Block I/O delay of the task being monitored, measured in clock ticks. This metric includes the delays spent waiting for sync block I/O completion and for swapin block I/O completion.

Bit worried it's a (super small) blocking call. Seems instant though locally (with time)

thijsc commented 9 years ago

:+1: on the names.

thijsc commented 9 years ago

Where did you find that information about stdout capturing not working in test @timonv?

timonv commented 9 years ago

In the test suite. It's not working (at least for a child process)

timonv commented 9 years ago

I have the same problem with github.com/timonv/benv, but the binary works fine

timonv commented 9 years ago

Updated. Child process stdout still an issue

thijsc commented 9 years ago

A just noticed another small thing: The pid variables should be of type libc::pid_t. That's an alias to whichever integer type the OS happens to use for pids. This ensures maximum compatibility.

thijsc commented 9 years ago

On my default Ubuntu 14.04 installation pidstat is not installed:

The program 'pidstat' is currently not installed.  You can install it by typing:
sudo apt-get install sysstat

Is there no other way to get at this information?

timonv commented 9 years ago

Is there no other way to get at this information?

Hot damnit it used to be standard. I'll take a look.

timonv commented 9 years ago

All our 14.04 servers have pidstat. Maybe we should make sysstat a dependency? We can't read from file for non user processes, and I think that if we user other tools, it's just waiting for the first distro that doesn't use it.

thijsc commented 8 years ago

pidstat is missing on the Vagrant image we're using in this project. Is there no alternative that does not require root access?

timonv commented 8 years ago

It has to get the data from somewhere. Need to look into this. How far do we want to go in parsing hard to get linux data in favor of (marginal) performance?

timonv commented 8 years ago

Funny, had some possibly more helpful errors with 1.6 for getting that integration test to work. Will look at it tonight.

timonv commented 8 years ago

Ok, false positive. No child stdout is still an issue. Added early return and a link to the issue in the tests. I think we need to figure something out as most probes call a child process. Apart from that, I think I'm done here.

timonv commented 8 years ago

cc @thijsc

thijsc commented 8 years ago

We have a very similar test in another project:

    #[test]
    fn test_hostname() {
        let hostname = match Command::new("hostname").output() {
            Ok(p)  => {
                match from_utf8(&p.stdout) {
                    Ok(s)  => Some(s.trim().to_owned()),
                    Err(_) => None
                }
            },
            Err(e) => panic!("Getting hostname failed {}", e)
        }.unwrap();
        assert_eq!(Ok(hostname), super::hostname());
    }

Not sure why this would be failing here. It looks like the issue described in https://github.com/rust-lang/rust/issues/12309 is about reading stdout from the test process itself. Not stdout from Command?
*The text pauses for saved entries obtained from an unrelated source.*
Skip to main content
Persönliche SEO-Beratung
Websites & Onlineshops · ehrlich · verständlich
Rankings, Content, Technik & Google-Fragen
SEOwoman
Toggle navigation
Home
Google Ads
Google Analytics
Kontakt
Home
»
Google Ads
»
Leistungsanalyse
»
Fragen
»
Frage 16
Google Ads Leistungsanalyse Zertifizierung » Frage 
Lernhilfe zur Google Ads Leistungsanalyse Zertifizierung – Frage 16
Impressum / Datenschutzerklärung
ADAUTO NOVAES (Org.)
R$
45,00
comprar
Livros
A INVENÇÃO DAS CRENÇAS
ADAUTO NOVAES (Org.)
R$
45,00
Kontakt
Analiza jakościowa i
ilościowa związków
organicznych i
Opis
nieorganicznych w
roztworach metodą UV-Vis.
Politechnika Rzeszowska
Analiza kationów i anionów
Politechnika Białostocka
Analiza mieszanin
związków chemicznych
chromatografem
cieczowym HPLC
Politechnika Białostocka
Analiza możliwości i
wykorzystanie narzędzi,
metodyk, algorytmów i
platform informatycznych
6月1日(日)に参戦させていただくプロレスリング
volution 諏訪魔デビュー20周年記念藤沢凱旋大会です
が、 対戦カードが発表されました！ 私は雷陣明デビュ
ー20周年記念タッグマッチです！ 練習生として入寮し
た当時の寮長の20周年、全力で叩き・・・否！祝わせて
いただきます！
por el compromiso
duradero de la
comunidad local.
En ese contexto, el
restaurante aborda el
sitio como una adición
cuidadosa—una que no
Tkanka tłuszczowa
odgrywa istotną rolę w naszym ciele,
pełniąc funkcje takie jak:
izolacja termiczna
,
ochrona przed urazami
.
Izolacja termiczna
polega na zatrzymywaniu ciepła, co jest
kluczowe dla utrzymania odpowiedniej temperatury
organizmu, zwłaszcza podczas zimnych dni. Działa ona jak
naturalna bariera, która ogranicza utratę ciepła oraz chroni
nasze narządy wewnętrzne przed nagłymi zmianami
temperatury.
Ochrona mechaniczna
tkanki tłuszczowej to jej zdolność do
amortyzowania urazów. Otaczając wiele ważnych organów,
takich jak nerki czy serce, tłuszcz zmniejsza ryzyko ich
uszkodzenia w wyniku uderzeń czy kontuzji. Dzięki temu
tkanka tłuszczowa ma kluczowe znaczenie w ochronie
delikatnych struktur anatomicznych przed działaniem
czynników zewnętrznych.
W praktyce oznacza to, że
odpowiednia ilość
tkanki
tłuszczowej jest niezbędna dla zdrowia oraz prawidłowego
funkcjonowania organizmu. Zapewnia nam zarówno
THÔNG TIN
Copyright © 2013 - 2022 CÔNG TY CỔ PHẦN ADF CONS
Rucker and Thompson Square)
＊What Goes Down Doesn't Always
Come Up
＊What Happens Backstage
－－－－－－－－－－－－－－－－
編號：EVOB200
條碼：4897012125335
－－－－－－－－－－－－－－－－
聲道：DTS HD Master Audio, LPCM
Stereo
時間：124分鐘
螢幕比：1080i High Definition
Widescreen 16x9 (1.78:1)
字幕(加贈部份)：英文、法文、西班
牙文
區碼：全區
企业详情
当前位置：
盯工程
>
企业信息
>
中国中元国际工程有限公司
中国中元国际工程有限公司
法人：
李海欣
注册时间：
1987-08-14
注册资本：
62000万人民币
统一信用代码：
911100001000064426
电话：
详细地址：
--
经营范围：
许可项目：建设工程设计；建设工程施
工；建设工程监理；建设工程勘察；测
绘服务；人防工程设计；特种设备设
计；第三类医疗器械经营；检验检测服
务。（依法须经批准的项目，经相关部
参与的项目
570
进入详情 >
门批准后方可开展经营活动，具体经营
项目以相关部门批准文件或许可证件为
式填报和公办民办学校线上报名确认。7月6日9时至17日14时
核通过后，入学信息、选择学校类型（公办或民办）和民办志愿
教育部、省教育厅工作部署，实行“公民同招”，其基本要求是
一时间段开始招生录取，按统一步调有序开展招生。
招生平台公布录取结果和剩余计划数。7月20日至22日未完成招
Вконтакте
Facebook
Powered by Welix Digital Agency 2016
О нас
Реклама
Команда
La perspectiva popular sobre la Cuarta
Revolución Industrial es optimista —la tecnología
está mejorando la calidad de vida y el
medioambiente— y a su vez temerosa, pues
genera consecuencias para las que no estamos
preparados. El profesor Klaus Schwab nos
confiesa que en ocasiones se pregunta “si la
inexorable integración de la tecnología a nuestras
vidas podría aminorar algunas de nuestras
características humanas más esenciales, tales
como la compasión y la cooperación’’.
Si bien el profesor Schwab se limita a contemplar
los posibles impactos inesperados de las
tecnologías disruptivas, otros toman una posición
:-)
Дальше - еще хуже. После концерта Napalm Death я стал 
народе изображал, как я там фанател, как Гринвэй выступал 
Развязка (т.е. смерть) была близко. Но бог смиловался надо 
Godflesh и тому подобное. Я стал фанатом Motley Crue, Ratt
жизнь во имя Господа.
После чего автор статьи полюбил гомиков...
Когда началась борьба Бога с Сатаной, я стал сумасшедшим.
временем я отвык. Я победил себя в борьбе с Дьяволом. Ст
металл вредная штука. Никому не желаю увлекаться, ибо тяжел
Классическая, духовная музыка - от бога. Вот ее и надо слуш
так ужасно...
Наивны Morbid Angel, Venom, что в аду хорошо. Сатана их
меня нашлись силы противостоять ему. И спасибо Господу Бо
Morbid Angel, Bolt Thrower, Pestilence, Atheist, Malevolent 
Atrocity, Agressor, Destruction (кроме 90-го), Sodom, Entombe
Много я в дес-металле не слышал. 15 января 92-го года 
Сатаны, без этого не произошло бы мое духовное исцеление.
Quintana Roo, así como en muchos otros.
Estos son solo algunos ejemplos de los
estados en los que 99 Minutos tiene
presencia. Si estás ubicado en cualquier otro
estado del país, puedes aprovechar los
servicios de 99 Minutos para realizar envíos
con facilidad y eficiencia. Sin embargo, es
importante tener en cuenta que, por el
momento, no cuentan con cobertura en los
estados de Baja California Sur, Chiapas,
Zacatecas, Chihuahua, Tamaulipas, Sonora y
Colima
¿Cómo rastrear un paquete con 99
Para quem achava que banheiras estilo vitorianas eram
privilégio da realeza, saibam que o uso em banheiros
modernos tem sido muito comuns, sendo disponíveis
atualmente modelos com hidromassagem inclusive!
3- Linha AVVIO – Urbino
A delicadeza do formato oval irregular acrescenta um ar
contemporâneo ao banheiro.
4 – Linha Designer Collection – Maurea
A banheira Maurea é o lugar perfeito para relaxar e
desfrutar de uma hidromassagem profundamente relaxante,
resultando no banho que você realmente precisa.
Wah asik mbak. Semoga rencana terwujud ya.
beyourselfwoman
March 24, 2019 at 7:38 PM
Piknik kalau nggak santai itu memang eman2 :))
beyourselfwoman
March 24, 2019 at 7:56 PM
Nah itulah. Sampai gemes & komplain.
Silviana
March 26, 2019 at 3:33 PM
timonv commented 8 years ago

Alright cleaned up. Integration test still failing. The issue mentions tests not capturing stdout of subprocesses.

thijsc commented 8 years ago

What's the latest status here? Is this one still stuck on the test issue?

timonv commented 8 years ago

Yep, it is

thijsc commented 8 years ago

@timonv Do you still want to finish this pull or are your priorities elsewhere at the moment? :-)

timonv commented 8 years ago

Elsewhere!

On Mon, 25 Apr 2016 at 16:50, Thijs Cadier notifications@github.com wrote:

@timonv https://github.com/timonv Do you still want to finish this pull or are your priorities elsewhere at the moment? :-)

— You are receiving this because you were mentioned. Reply to this email directly or view it on GitHub https://github.com/appsignal/probes/pull/14#issuecomment-214371084

thijsc commented 8 years ago

In that case I will close this pull, we're not using this feature at the moment.